* Task brief:
Scan the lines below and report each one containing "presiones" by copying it.

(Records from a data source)
━━━━━━━━━━━━━━━━━━━━
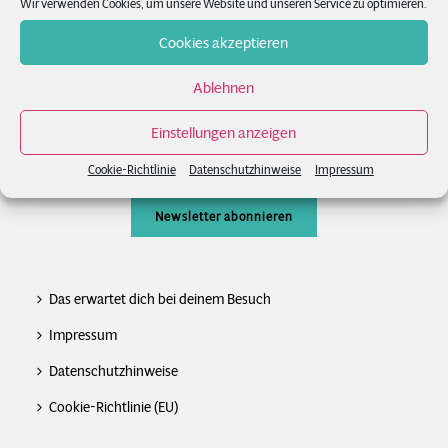
Wir verwenden Cookies, um unsere Website und unseren Service zu optimieren.
News
Cookies akzeptieren
FAQs
Ablehnen
Kontakt
Einstellungen anzeigen
Newsletter
Cookie-Richtlinie
Datenschutzhinweise
Impressum
Newsletter abonnieren
Das erwartet dich bei deinem Besuch
Impressum
Datenschutzhinweise
Cookie-Richtlinie (EU)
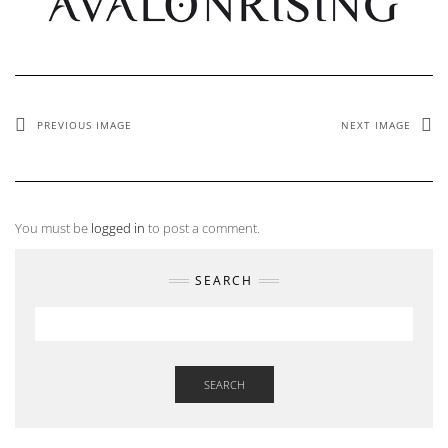
PREVIOUS IMAGE
NEXT IMAGE
You must be
logged in
to post a comment.
SEARCH
SEARCH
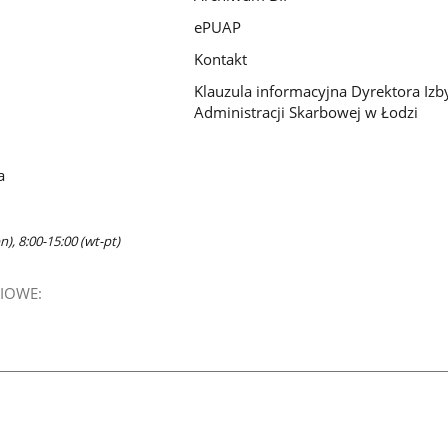
ePUAP
Kontakt
Klauzula informacyjna Dyrektora Izb
Administracji Skarbowej w Łodzi
a
n), 8:00-15:00 (wt-pt)
IOWE:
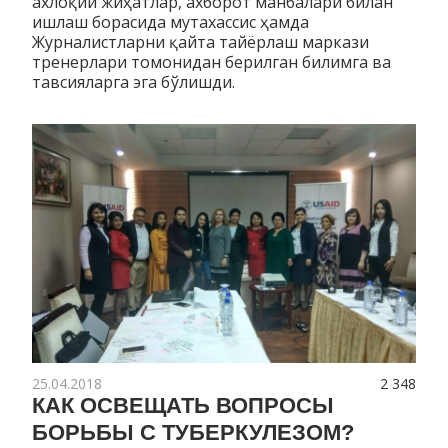
ахлоқий жиҳатлар, ахборот манбалари билан
ишлаш борасида мутахассис ҳамда
Журналистларни қайта тайёрлаш маркази
тренерлари томонидан берилган билимга ва
тавсияларга эга бўлишди.
25.04.2018
2 348
КАК ОСВЕЩАТЬ ВОПРОСЫ
БОРЬБЫ С ТУБЕРКУЛЕЗОМ?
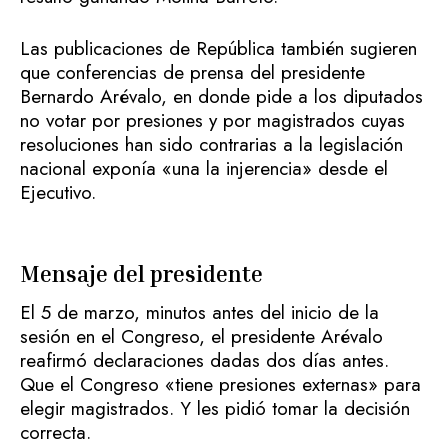
Las publicaciones de República también sugieren
que conferencias de prensa del presidente
Bernardo Arévalo, en donde pide a los diputados
no votar por presiones y por magistrados cuyas
resoluciones han sido contrarias a la legislación
nacional exponía «una la injerencia» desde el
Ejecutivo.
Mensaje del presidente
El 5 de marzo, minutos antes del inicio de la
sesión en el Congreso, el presidente Arévalo
reafirmó declaraciones dadas dos días antes.
Que el Congreso «tiene presiones externas» para
elegir magistrados. Y les pidió tomar la decisión
correcta.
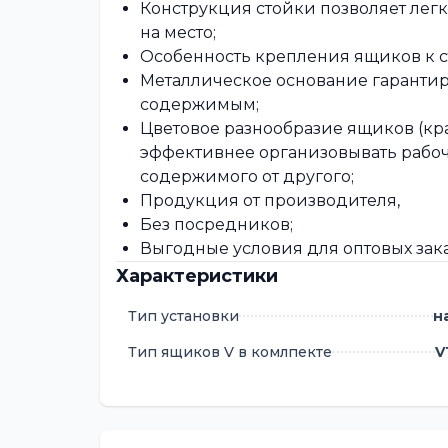
Конструкция стойки позволяет легк
на место;
Особенность крепления ящиков к с
Металлическое основание гаранти
содержимым;
Цветовое разнообразие ящиков (кра
эффективнее организовывать рабоч
содержимого от другого;
Продукция от производителя,
Без посредников;
Выгодные условия для оптовых зака
Характеристики
Тип установки
н
Тип ящиков V в комлпекте
V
━━━━━━━━━━━━━━━━━━━━
* Solution for this problem:
no votar por presiones y por magistrados cuyas
Que el Congreso «tiene presiones externas» para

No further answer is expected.